Despite his biggest worldwide commercial success yet with 1983's Nile Rodgers-produced pop-dance confection Let's Dance, its attendant Serious Moonlight tour, and singles China Girl and Modern Love, the '80s were not the golden years for Bowie. However much he may have wrestled with reservations, he allowed the mainstream, previously just a compass to stick magnets on, to dominate his choices. He told Rolling Stone that "saying I was bisexual was the biggest mistake I ever made"; told Time it was "a major miscalculation".

Guitarist Carlos Alomar, in David Buckley's new biography, Strange Fascination, reports that on the Serious Moonlight tour, Bowie had "one of those punching bags on the road, was hanging out with the bodyguards and doing all these exercises in the morning... I guess he was tired of being called a ninety-eight-pound weakling." He was distracted by films, in which his acting was rarely as ropey as rock critics like to make out, ranging from The Hunger to Merry Christmas, Mr. Lawrence, from Scorsese's The Last Temptation Of Christ to Absolute Beginners. Not forgetting Labyrinth. "I get offered so many bad movies. And they're all raging queens or transvestites or Martians," he said in 1983.

"The acting," he confided to me a few years back, "is purely decorative. It's just fun, it really is. It's not something I seriously entertain as an ambition. The few things I've made that were successful were because I homed in on the directors, as they had something I wanted to know about. Like Scorsese. Whenever I choose the role, it's usually a joke. So I've learned that my gut instinct is right: just go because you think the guy making it is interesting. Generally then I'll have a better time and be able to live with the end result."

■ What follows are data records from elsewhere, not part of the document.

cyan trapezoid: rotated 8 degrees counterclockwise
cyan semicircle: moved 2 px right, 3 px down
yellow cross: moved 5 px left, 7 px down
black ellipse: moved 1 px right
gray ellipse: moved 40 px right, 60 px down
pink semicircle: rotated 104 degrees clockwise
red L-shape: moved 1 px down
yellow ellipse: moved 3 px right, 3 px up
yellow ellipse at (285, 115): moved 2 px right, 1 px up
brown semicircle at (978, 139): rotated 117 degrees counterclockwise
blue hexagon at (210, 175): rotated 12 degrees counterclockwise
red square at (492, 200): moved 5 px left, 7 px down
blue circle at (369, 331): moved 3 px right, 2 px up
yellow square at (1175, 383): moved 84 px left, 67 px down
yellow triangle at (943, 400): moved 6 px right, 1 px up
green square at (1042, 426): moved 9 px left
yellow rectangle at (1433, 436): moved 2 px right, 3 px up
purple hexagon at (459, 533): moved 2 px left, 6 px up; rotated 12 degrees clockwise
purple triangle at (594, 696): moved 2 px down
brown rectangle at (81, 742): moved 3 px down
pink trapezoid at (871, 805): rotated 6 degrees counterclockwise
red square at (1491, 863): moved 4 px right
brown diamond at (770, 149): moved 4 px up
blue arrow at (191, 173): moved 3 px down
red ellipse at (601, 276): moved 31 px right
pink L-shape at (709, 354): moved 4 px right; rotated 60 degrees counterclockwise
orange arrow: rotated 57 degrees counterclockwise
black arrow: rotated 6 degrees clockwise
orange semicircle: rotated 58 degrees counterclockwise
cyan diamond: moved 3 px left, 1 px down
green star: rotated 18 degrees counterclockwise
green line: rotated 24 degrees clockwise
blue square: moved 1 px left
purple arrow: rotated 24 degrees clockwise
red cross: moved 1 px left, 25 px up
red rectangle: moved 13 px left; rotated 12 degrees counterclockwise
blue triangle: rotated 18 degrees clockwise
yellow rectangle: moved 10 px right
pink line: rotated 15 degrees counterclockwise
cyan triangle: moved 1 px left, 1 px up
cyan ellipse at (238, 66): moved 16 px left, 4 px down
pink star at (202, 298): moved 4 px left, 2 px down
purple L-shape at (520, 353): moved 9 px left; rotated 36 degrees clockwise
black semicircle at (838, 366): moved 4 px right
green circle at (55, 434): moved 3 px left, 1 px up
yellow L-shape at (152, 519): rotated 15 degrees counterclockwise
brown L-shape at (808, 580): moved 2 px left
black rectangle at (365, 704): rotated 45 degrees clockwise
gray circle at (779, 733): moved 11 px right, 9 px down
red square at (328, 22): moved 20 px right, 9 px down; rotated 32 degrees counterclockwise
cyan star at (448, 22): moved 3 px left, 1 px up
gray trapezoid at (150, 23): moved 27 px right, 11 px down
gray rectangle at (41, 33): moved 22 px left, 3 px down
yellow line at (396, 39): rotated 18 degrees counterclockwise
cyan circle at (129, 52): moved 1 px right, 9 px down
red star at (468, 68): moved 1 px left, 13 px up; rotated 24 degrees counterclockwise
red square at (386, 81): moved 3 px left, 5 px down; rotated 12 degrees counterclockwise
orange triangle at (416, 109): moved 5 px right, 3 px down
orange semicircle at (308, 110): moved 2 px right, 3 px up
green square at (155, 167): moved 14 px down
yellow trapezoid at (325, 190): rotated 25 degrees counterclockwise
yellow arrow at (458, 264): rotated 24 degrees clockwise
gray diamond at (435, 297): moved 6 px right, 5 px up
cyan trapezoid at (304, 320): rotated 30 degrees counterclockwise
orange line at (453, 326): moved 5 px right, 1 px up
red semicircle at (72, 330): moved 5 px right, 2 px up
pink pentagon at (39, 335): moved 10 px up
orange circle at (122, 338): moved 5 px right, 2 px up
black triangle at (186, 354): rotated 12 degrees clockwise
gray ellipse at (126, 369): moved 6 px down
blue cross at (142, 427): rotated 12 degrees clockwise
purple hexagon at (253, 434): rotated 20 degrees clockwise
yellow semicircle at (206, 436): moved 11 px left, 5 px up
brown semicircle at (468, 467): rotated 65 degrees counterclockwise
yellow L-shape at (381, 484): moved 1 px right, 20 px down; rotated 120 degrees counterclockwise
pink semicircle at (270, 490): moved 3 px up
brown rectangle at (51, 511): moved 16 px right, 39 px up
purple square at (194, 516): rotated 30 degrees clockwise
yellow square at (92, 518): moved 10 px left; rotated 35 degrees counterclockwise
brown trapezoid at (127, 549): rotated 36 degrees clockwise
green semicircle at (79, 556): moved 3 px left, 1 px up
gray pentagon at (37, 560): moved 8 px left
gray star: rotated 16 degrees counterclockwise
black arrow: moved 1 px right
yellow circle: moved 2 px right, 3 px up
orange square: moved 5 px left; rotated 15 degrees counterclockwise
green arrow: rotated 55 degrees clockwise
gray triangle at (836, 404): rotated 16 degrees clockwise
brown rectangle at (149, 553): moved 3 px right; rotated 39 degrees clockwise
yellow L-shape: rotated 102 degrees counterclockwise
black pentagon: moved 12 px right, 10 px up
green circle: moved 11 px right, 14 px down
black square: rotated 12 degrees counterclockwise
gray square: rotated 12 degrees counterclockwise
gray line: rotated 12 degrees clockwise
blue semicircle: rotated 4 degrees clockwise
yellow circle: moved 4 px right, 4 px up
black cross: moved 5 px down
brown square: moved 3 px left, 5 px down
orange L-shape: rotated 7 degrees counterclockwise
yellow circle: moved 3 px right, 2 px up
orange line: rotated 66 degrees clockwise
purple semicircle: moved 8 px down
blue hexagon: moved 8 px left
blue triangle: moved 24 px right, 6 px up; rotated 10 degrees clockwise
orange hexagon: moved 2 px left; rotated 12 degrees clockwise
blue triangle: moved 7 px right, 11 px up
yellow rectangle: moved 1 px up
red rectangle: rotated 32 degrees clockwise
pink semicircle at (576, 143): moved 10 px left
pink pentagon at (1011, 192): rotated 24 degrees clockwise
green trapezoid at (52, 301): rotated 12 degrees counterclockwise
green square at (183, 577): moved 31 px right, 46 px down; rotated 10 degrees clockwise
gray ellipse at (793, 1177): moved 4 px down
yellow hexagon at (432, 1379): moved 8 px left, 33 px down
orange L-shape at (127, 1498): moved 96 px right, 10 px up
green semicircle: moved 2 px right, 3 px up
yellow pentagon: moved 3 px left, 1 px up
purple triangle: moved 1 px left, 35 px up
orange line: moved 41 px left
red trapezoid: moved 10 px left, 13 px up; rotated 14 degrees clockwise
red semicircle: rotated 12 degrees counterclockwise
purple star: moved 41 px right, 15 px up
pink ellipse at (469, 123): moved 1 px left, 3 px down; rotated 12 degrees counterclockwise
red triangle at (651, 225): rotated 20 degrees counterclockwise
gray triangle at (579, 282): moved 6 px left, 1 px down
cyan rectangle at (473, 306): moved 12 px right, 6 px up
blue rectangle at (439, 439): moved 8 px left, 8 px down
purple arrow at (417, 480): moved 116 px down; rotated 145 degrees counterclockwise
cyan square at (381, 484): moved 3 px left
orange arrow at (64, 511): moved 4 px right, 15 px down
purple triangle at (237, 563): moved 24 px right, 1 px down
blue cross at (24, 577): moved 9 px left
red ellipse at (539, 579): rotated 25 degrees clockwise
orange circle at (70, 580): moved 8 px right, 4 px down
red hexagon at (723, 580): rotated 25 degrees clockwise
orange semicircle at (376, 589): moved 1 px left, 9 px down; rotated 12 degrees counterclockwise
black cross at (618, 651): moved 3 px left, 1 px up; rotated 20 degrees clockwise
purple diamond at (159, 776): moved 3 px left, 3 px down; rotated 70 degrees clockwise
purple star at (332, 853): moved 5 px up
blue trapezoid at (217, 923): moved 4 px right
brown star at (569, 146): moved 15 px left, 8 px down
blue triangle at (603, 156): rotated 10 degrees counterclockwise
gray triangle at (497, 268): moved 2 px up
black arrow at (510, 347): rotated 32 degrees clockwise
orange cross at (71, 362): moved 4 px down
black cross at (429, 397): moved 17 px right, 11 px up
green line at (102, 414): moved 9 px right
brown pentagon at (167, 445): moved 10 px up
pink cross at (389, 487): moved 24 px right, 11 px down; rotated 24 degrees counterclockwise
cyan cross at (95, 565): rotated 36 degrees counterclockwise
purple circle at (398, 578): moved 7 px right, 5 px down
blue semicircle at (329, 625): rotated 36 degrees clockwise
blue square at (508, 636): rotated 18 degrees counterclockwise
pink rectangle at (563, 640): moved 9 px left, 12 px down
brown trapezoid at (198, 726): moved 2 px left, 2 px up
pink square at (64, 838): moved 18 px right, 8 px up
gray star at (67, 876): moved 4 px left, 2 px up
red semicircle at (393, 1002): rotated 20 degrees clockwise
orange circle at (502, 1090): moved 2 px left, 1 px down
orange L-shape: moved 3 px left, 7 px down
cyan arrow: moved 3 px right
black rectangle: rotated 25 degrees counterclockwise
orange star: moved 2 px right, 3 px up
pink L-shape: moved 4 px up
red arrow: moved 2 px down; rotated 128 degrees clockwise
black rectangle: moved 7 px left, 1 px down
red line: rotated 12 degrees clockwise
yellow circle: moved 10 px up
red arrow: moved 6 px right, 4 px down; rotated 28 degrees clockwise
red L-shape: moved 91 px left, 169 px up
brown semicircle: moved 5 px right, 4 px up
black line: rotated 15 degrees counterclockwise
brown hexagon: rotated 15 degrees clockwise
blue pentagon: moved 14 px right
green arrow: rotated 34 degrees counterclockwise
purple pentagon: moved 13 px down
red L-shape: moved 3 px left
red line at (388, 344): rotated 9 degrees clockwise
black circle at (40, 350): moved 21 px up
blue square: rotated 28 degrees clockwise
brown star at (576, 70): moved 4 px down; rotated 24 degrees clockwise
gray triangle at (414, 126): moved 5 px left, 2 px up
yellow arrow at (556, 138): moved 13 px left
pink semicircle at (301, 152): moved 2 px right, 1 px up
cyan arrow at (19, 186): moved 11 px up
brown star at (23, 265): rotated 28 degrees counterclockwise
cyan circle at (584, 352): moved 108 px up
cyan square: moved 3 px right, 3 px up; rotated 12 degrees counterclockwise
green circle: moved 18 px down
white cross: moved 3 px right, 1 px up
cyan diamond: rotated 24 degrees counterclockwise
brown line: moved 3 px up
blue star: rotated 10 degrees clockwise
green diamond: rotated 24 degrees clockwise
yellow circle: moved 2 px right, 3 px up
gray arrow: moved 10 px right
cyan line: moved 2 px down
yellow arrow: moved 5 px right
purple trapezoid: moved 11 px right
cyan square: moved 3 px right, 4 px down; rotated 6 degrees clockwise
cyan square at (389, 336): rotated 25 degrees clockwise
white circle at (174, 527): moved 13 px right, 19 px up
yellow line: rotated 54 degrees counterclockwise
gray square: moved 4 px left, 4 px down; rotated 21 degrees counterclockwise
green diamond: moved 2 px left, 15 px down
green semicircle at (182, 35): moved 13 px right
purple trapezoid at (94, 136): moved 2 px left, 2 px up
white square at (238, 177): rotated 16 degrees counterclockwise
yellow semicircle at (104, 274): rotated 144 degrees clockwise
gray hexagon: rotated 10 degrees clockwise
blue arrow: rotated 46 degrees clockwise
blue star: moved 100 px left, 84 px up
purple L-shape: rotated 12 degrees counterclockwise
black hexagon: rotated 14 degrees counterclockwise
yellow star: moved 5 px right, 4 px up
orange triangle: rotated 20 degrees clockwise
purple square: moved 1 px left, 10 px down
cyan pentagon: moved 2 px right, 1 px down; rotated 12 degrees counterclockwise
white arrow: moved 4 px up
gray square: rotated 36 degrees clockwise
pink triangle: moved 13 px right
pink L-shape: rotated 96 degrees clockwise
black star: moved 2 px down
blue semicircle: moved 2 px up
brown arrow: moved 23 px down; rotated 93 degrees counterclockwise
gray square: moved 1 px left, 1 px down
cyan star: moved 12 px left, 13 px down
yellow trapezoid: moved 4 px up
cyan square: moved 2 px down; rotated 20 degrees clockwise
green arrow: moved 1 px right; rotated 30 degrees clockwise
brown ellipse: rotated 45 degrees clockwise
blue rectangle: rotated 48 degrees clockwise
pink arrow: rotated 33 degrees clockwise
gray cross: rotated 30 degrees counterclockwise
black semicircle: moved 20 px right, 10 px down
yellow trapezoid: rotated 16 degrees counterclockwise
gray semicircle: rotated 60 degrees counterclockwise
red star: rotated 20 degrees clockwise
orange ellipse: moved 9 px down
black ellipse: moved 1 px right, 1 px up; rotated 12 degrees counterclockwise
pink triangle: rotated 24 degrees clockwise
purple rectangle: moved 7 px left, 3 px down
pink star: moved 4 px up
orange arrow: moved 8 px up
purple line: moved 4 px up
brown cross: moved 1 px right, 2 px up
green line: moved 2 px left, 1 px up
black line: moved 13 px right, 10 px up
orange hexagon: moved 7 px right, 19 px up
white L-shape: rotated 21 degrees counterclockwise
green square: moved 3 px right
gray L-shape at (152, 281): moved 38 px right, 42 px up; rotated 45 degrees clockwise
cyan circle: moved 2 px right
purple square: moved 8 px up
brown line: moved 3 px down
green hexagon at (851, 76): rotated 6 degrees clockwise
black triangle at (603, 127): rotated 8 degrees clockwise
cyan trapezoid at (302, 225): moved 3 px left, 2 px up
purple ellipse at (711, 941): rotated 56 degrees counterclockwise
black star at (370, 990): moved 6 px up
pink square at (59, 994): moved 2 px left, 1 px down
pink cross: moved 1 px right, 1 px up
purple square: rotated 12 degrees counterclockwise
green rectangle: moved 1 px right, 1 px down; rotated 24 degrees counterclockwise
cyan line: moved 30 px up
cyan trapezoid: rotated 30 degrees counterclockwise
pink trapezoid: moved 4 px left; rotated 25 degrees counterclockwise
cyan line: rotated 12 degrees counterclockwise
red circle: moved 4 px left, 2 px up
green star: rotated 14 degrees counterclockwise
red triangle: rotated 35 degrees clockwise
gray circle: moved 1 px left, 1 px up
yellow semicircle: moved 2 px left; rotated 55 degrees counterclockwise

Under Pressure (1981), Bowie's third chart-topper up to that point (Let's Dance would be his second-last), was recorded in a day with Queen.

Chatting with Freddie Mercury about royalties and suchlike, he'd realised he wanted to leave RCA and sign for EMI, which, after some sulking, he did, to massive financial gain. He had a good Live Aid (including another Number One single, Dancing In The Street with Mick Jagger), where, unsurprisingly by now, many report that he was twenty times more organised than anyone else. Performing at around seven in the evening, he seized the moment and spirit as much as anybody that day (although, oddly, he was among the few Live Aid artists who didn't quickly promote an album of their own within weeks). Bob Geldof recalls him dropping all airs and graces so far as to give him a back rub within two minutes of their first meeting backstage.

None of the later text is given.